● Task brief
Below is a set of records, and all of them should be retyped exactly, minus the pictures.

● Data excerpts
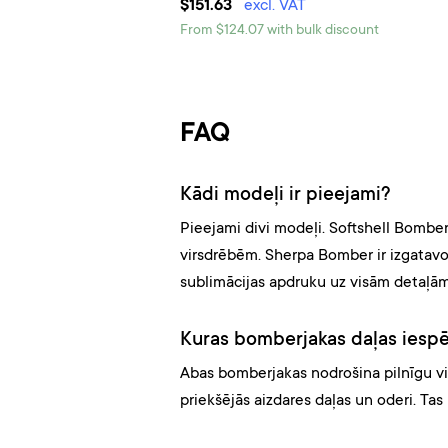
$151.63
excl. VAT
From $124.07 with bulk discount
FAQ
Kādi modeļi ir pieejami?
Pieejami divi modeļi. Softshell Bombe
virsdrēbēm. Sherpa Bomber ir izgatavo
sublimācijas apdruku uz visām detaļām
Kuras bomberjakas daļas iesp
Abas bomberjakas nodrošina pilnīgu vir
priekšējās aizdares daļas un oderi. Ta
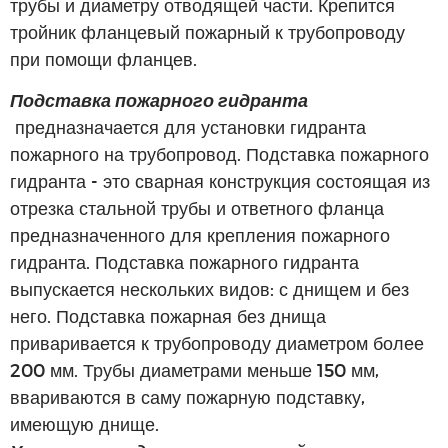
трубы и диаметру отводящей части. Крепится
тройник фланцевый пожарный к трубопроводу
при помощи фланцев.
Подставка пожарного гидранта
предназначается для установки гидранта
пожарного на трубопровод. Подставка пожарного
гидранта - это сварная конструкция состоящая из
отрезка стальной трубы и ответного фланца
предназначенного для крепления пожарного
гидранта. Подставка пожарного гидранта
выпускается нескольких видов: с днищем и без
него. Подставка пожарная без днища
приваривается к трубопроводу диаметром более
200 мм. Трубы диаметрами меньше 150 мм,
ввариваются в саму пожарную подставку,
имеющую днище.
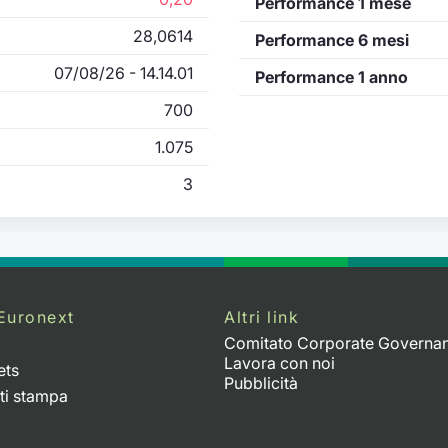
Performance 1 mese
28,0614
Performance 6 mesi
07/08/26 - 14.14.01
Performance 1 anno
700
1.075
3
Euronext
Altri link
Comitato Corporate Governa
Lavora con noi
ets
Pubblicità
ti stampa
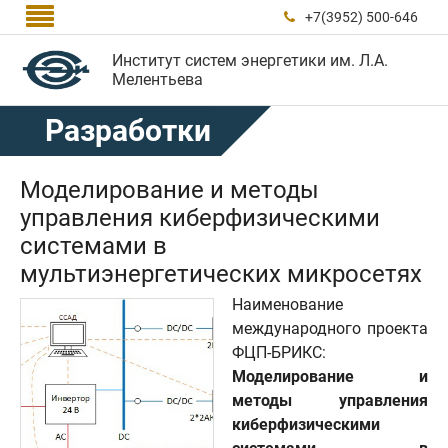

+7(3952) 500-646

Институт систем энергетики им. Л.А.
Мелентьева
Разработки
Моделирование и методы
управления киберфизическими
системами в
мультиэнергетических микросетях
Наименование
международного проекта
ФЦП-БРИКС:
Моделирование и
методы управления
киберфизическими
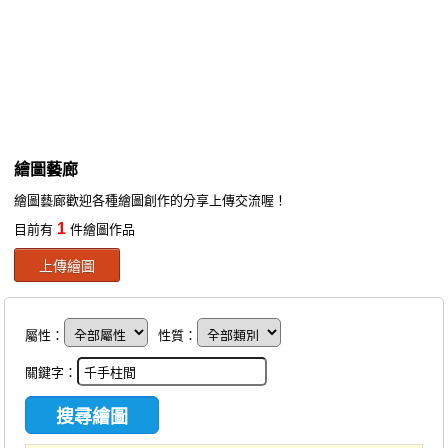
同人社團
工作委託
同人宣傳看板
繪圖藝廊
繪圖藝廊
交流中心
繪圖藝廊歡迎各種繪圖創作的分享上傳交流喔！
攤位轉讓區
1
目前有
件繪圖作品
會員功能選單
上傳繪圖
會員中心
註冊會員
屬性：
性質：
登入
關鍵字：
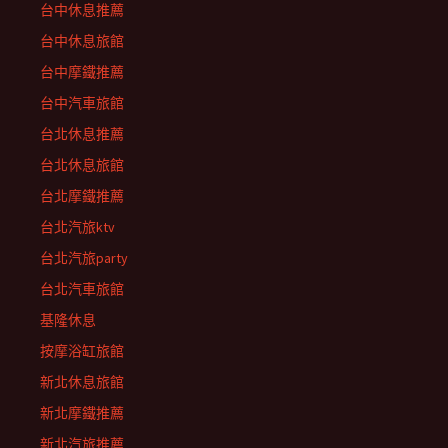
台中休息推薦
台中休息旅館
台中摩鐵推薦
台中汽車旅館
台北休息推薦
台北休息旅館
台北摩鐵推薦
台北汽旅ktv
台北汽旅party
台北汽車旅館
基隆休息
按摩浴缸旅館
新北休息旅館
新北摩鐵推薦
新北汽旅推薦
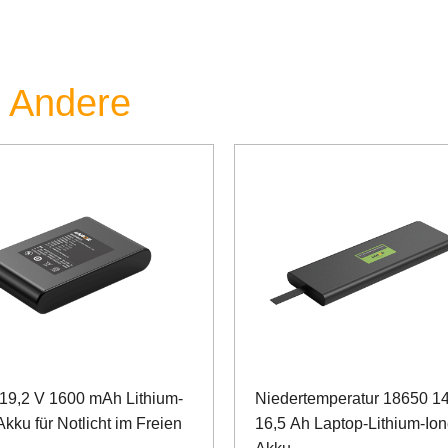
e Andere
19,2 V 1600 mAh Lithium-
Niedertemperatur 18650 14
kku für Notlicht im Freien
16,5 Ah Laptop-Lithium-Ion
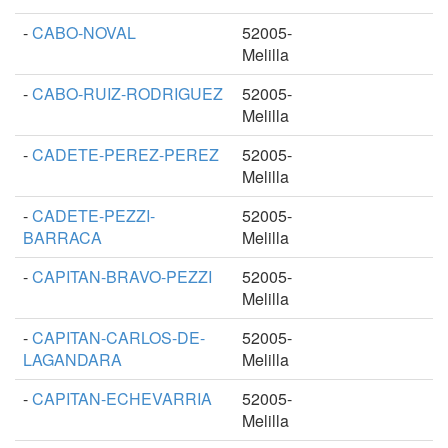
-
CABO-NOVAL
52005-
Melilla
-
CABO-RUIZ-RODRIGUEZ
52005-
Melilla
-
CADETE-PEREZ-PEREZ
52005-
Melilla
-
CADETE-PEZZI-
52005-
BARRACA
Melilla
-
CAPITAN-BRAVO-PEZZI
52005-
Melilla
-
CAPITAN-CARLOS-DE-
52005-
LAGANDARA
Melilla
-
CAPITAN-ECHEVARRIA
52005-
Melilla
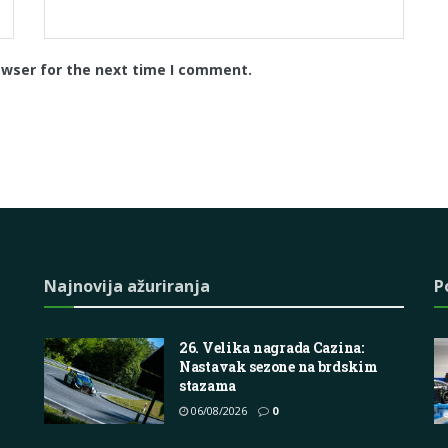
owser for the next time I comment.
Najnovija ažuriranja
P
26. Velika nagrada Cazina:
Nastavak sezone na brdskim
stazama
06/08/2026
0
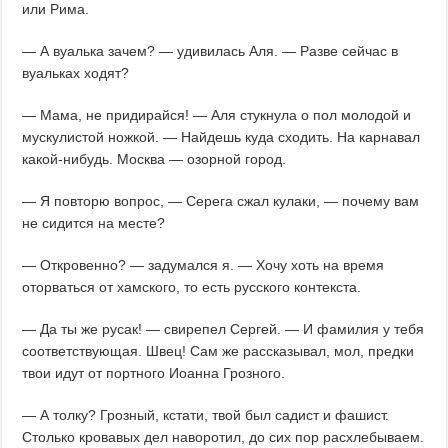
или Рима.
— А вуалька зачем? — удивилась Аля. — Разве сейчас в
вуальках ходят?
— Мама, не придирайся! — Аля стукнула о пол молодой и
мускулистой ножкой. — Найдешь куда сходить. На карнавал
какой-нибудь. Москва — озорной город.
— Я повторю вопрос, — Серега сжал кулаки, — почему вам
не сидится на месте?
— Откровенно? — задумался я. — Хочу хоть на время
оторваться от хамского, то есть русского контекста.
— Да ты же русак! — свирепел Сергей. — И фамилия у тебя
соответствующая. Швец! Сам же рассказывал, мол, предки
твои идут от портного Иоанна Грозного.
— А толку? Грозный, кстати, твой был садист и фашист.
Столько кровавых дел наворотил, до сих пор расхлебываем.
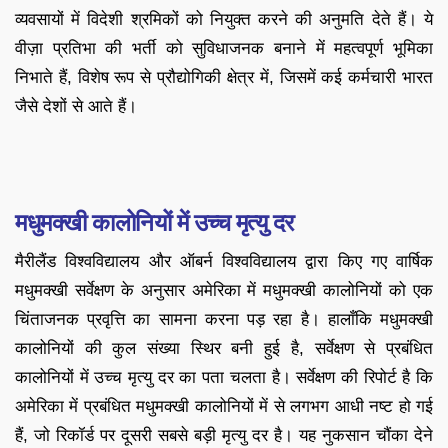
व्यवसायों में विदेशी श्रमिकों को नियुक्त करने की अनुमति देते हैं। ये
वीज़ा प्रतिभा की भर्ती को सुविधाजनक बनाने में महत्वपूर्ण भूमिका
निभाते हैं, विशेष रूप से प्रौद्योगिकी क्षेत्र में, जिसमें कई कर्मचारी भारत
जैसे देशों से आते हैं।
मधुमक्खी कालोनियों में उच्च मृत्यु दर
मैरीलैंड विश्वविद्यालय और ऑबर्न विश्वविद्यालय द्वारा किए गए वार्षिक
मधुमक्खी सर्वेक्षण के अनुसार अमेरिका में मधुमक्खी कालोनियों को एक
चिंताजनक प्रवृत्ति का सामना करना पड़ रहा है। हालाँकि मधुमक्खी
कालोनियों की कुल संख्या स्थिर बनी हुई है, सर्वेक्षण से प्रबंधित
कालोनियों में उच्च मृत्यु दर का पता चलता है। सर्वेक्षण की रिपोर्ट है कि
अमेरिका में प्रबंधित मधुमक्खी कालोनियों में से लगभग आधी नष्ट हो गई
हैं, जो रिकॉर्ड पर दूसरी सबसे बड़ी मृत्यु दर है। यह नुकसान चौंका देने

● Written solution
$151.63
excl. VAT
From $124.07 with bulk discount
FAQ
Kādi modeļi ir pieejami?
Pieejami divi modeļi. Softshell Bombe
virsdrēbēm. Sherpa Bomber ir izgatavo
sublimācijas apdruku uz visām detaļām
Kuras bomberjakas daļas iesp
Abas bomberjakas nodrošina pilnīgu vir
priekšējās aizdares daļas un oderi. Ta
трубы и диаметру отводящей части. Крепится
тройник фланцевый пожарный к трубопроводу
при помощи фланцев.
Подставка пожарного гидранта
предназначается для установки гидранта
пожарного на трубопровод. Подставка пожарного
гидранта - это сварная конструкция состоящая из
отрезка стальной трубы и ответного фланца
предназначенного для крепления пожарного
гидранта. Подставка пожарного гидранта
выпускается нескольких видов: с днищем и без
него. Подставка пожарная без днища
приваривается к трубопроводу диаметром более
200 мм. Трубы диаметрами меньше 150 мм,
ввариваются в саму пожарную подставку,
имеющую днище.
Performance 1 mese
28,0614
Performance 6 mesi
07/08/26 - 14.14.01
Performance 1 anno
700
1.075
3
Euronext
Altri link
Comitato Corporate Governa
Lavora con noi
ets
Pubblicità
ti stampa

+7(3952) 500-646

Институт систем энергетики им. Л.А.
Мелентьева
Разработки
Моделирование и методы
управления киберфизическими
системами в
мультиэнергетических микросетях
Наименование
международного проекта
ФЦП-БРИКС:
Моделирование и
методы управления
киберфизическими
同人社團
工作委託
同人宣傳看板
繪圖藝廊
繪圖藝廊
交流中心
繪圖藝廊歡迎各種繪圖創作的分享上傳交流喔！
攤位轉讓區
1
目前有
件繪圖作品
會員功能選單
上傳繪圖
會員中心
註冊會員
屬性：
性質：
登入
關鍵字：
台中休息推薦
台中休息旅館
台中摩鐵推薦
台中汽車旅館
台北休息推薦
台北休息旅館
台北摩鐵推薦
台北汽旅ktv
台北汽旅party
台北汽車旅館
基隆休息
按摩浴缸旅館
新北休息旅館
新北摩鐵推薦
新北汽旅推薦
e Andere
19,2 V 1600 mAh Lithium-
Niedertemperatur 18650 14
kku für Notlicht im Freien
16,5 Ah Laptop-Lithium-Ion
-
CABO-NOVAL
52005-
Melilla
-
CABO-RUIZ-RODRIGUEZ
52005-
Melilla
-
CADETE-PEREZ-PEREZ
52005-
Melilla
-
CADETE-PEZZI-
52005-
BARRACA
Melilla
-
CAPITAN-BRAVO-PEZZI
52005-
Melilla
-
CAPITAN-CARLOS-DE-
52005-
LAGANDARA
Melilla
-
CAPITAN-ECHEVARRIA
52005-
Melilla
owser for the next time I comment.
Najnovija ažuriranja
P
26. Velika nagrada Cazina:
Nastavak sezone na brdskim
stazama
06/08/2026
0
или Рима.
— А вуалька зачем? — удивилась Аля. — Разве сейчас в
вуальках ходят?
— Мама, не придирайся! — Аля стукнула о пол молодой и
мускулистой ножкой. — Найдешь куда сходить. На карнавал
какой-нибудь. Москва — озорной город.
— Я повторю вопрос, — Серега сжал кулаки, — почему вам
не сидится на месте?
— Откровенно? — задумался я. — Хочу хоть на время
оторваться от хамского, то есть русского контекста.
— Да ты же русак! — свирепел Сергей. — И фамилия у тебя
соответствующая. Швец! Сам же рассказывал, мол, предки
твои идут от портного Иоанна Грозного.
— А толку? Грозный, кстати, твой был садист и фашист.
Столько кровавых дел наворотил, до сих пор расхлебываем.
व्यवसायों में विदेशी श्रमिकों को नियुक्त करने की अनुमति देते हैं। ये
वीज़ा प्रतिभा की भर्ती को सुविधाजनक बनाने में महत्वपूर्ण भूमिका
निभाते हैं, विशेष रूप से प्रौद्योगिकी क्षेत्र में, जिसमें कई कर्मचारी भारत
जैसे देशों से आते हैं।
मधुमक्खी कालोनियों में उच्च मृत्यु दर
मैरीलैंड विश्वविद्यालय और ऑबर्न विश्वविद्यालय द्वारा किए गए वार्षिक
मधुमक्खी सर्वेक्षण के अनुसार अमेरिका में मधुमक्खी कालोनियों को एक
चिंताजनक प्रवृत्ति का सामना करना पड़ रहा है। हालाँकि मधुमक्खी
कालोनियों की कुल संख्या स्थिर बनी हुई है, सर्वेक्षण से प्रबंधित
कालोनियों में उच्च मृत्यु दर का पता चलता है। सर्वेक्षण की रिपोर्ट है कि
अमेरिका में प्रबंधित मधुमक्खी कालोनियों में से लगभग आधी नष्ट हो गई
हैं, जो रिकॉर्ड पर दूसरी सबसे बड़ी मृत्यु दर है। यह नुकसान चौंका देने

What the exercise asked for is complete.